OTTO: If you take a long-term approach, whether you’re growing a civil engineering firm, architecture firm or brokerage firm, you can take a long term bet on Central Texas over the next couple of decades. I think it would be pretty hard to mess that up. I think you’ll be able to look up in 20 years and be in pretty good shape, regardless …

GREG: …of what the short-term highs or lows look like?

OTTO: Right.

TRAVIS: We have a ton of good news in Central Texas, and in Austin, specifically, on the tenant-demand side. We have so many demand drivers. The typical ones are population growth, ecommerce and nearshoring. But who else has had an automotive manufacturing market show up overnight? There are macroeconomic headwinds, but we have a ton going on as far as the tenant demand side goes.

CLAYTON: I don’t think the developers in town are getting the respect and the notoriety that they deserve – for bringing services out to these other communities. They’re working with the cities, trying to make deals with EDCs to improve roadways, extend utilities, bring sewer and water. Eventually this can expand to other things that are not associated with their development. But they’re the ones trying to make those deals and taking the risk. They’re not getting enough credit for helping expand the cities as a whole.

SAM: It’s a whole PR problem.

CLAYTON: Agreed.

SAM: In Central Texas, if you rest on your laurels and think you’ve arrived, guess what? You haven’t. So how do you take on long-term growth, both on the development side and on the city side?

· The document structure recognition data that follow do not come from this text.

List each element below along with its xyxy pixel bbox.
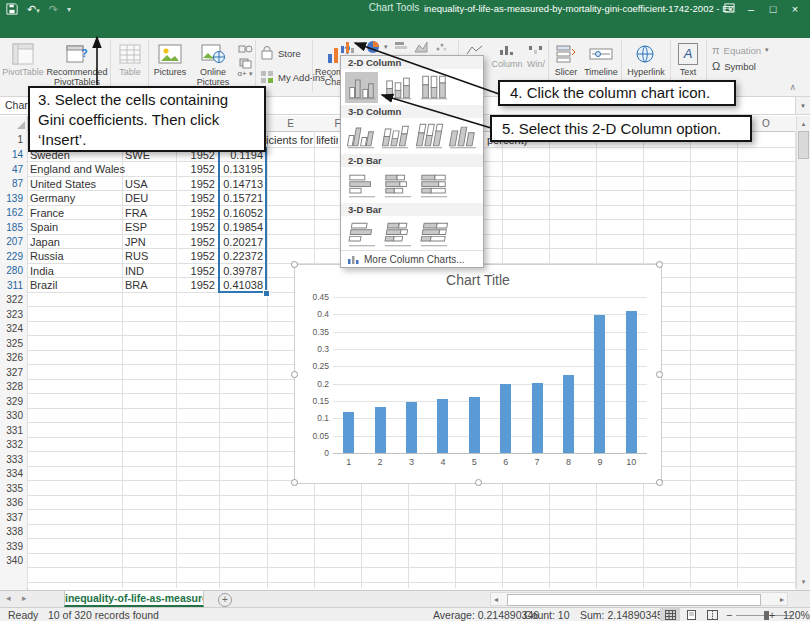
insert-pie-chart-button[interactable]: ▾ <box>366 40 388 54</box>
text-button[interactable]: A Text <box>673 41 703 77</box>
shapes-icon[interactable] <box>237 41 253 55</box>
100-stacked-bar-icon[interactable] <box>417 170 450 201</box>
row-header-331[interactable]: 331 <box>0 424 23 439</box>
zoom-out-icon[interactable]: − <box>726 609 732 621</box>
table-button[interactable]: Table <box>113 41 147 77</box>
close-icon[interactable]: × <box>784 0 806 18</box>
row-header-340[interactable]: 340 <box>0 554 23 569</box>
row-header-338[interactable]: 338 <box>0 525 23 540</box>
row-header-336[interactable]: 336 <box>0 496 23 511</box>
undo-dropdown-icon[interactable]: ▾ <box>36 7 40 14</box>
symbol-button[interactable]: Ω Symbol <box>712 60 756 72</box>
100-stacked-column-icon[interactable] <box>417 72 450 103</box>
cell-year[interactable]: 1952 <box>176 177 215 192</box>
row-header-339[interactable]: 339 <box>0 540 23 555</box>
scroll-down-icon[interactable]: ▾ <box>797 575 810 588</box>
cell-year[interactable]: 1952 <box>176 249 215 264</box>
page-layout-view-icon[interactable] <box>681 608 701 621</box>
cell-year[interactable]: 1952 <box>176 162 215 177</box>
restore-icon[interactable]: □ <box>762 0 784 18</box>
row-header-323[interactable]: 323 <box>0 308 23 323</box>
cell-code[interactable]: DEU <box>125 191 173 206</box>
3d-clustered-column-icon[interactable] <box>345 121 376 152</box>
sparkline-column-button[interactable]: Column <box>491 41 523 69</box>
equation-button[interactable]: π Equation ▾ <box>712 44 769 56</box>
row-header-185[interactable]: 185 <box>0 221 23 236</box>
row-header-1[interactable]: 1 <box>0 133 23 148</box>
row-header-337[interactable]: 337 <box>0 511 23 526</box>
row-header-139[interactable]: 139 <box>0 192 23 207</box>
zoom-in-icon[interactable]: + <box>769 609 775 621</box>
scroll-up-icon[interactable]: ▴ <box>797 117 810 130</box>
select-all-corner[interactable] <box>0 116 28 131</box>
chart-resize-handle[interactable] <box>656 479 663 486</box>
row-header-207[interactable]: 207 <box>0 235 23 250</box>
vertical-scroll-thumb[interactable] <box>798 131 809 159</box>
zoom-level[interactable]: 120% <box>783 609 810 621</box>
fill-handle[interactable] <box>263 290 270 297</box>
cell-code[interactable]: IND <box>125 264 173 279</box>
row-header-329[interactable]: 329 <box>0 395 23 410</box>
row-header-47[interactable]: 47 <box>0 163 23 178</box>
chart-resize-handle[interactable] <box>475 479 482 486</box>
sparkline-winloss-button[interactable]: Win/ <box>524 41 548 69</box>
chart-resize-handle[interactable] <box>291 479 298 486</box>
row-header-328[interactable]: 328 <box>0 380 23 395</box>
cell-code[interactable]: JPN <box>125 235 173 250</box>
row-header-330[interactable]: 330 <box>0 409 23 424</box>
row-header-335[interactable]: 335 <box>0 482 23 497</box>
cell-year[interactable]: 1952 <box>176 206 215 221</box>
insert-scatter-chart-button[interactable] <box>434 40 448 53</box>
3d-stacked-bar-icon[interactable] <box>381 219 414 250</box>
3d-stacked-column-icon[interactable] <box>379 121 410 152</box>
3d-100-stacked-column-icon[interactable] <box>414 121 445 152</box>
row-header-162[interactable]: 162 <box>0 206 23 221</box>
3d-100-stacked-bar-icon[interactable] <box>417 219 450 250</box>
row-header-280[interactable]: 280 <box>0 264 23 279</box>
row-header-326[interactable]: 326 <box>0 351 23 366</box>
sheet-next-icon[interactable]: ▸ <box>22 593 27 603</box>
cell-year[interactable]: 1952 <box>176 235 215 250</box>
scroll-right-icon[interactable]: ▸ <box>780 594 784 605</box>
row-header-229[interactable]: 229 <box>0 250 23 265</box>
stacked-column-icon[interactable] <box>381 72 414 103</box>
chart-resize-handle[interactable] <box>656 371 663 378</box>
insert-area-chart-button[interactable] <box>414 40 428 53</box>
stacked-bar-icon[interactable] <box>381 170 414 201</box>
chart-resize-handle[interactable] <box>656 261 663 268</box>
sheet-prev-icon[interactable]: ◂ <box>6 593 11 603</box>
collapse-ribbon-icon[interactable]: ∧ <box>789 82 796 92</box>
horizontal-scrollbar[interactable]: ◂ ▸ <box>490 592 788 606</box>
horizontal-scroll-thumb[interactable] <box>507 594 761 606</box>
column-header-E[interactable]: E <box>267 116 314 131</box>
icons-button-icon[interactable]: ɑ+ ▾ <box>237 69 253 83</box>
row-headers[interactable]: 1144787139162185207229280311322323324325… <box>0 131 28 590</box>
minimize-icon[interactable]: – <box>740 0 762 18</box>
row-header-311[interactable]: 311 <box>0 279 23 294</box>
row-header-333[interactable]: 333 <box>0 453 23 468</box>
undo-icon[interactable]: ↶▾ <box>27 3 40 16</box>
cell-year[interactable]: 1952 <box>176 278 215 293</box>
redo-icon[interactable]: ↷ <box>49 3 58 16</box>
store-button[interactable]: Store <box>260 46 301 60</box>
save-icon[interactable] <box>6 3 18 17</box>
cell-code[interactable] <box>125 162 173 177</box>
recommended-pivottables-button[interactable]: ? Recommended PivotTables <box>45 41 109 87</box>
more-column-charts-item[interactable]: More Column Charts... <box>341 250 483 267</box>
online-pictures-button[interactable]: Online Pictures <box>191 41 235 87</box>
row-header-322[interactable]: 322 <box>0 293 23 308</box>
cell-year[interactable]: 1952 <box>176 191 215 206</box>
sheet-tab-active[interactable]: inequality-of-life-as-measured- <box>64 591 204 607</box>
cell-code[interactable]: USA <box>125 177 173 192</box>
hyperlink-button[interactable]: Hyperlink <box>624 41 668 77</box>
cell-code[interactable]: FRA <box>125 206 173 221</box>
cell-code[interactable]: ESP <box>125 220 173 235</box>
row-header-327[interactable]: 327 <box>0 366 23 381</box>
chart-title[interactable]: Chart Title <box>295 272 661 288</box>
add-sheet-icon[interactable]: + <box>218 593 232 607</box>
chart-resize-handle[interactable] <box>291 261 298 268</box>
pictures-button[interactable]: Pictures <box>151 41 189 77</box>
chart-resize-handle[interactable] <box>291 371 298 378</box>
ribbon-display-options-icon[interactable] <box>718 0 740 18</box>
cell-year[interactable]: 1952 <box>176 220 215 235</box>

Think about it, if you’re a city planner, and you’ve got little kids – what is their city going to look like? They’re not going to live in Austin when they grow up if there are no jobs. So we have to think of long-term growth as constant evolution.

CLAYTON: You guys always seem to get the short end of the stick, for all the risk you take.

GREG: Contractors get a bad rap because of some homebuilding or remodel experience a person had, and they just clump every contractor in one category. Insurance gets a bad rap because of the way your dad talked to you about what would happen to your insurance policy if you got in an accident when you were 16 years old, but I love insurance. You know why? I’ve got really amazing assets that are worth protecting. So when you can make little paradigm shifts, it’s not a cost – it’s protection, right? Developers get a bad rep because everyone remembers how they screwed up the little thing they loved as a kid or something, and it’s just not fair. Development is what creates a rich, diverse ecosystem for a city.

KEITH: Yes, but it’s incumbent upon us the people at this table to help sell that vision.

GREG: Responsibly, not out of greed. I’m hoping that some of the obstacles get us back to good fundamentals. I think of you guys as leaders. It’s the people who stack it for all the wrong reasons–they’re going to see some attrition. There are enough obstacles – it’s going to gobble some people up.

SAM: There’s just tons of opportunity out there. I need to hire like we’re open to grow. I’m eager to grow, and I think all of you would say the same thing. Do you need more people? The answer is: yes.

CODY: All of us in this room were given an opportunity. We all care about the product – that’s why we’re sitting here. At the end of the day, we’re all challenged with making something better than it was when we got there.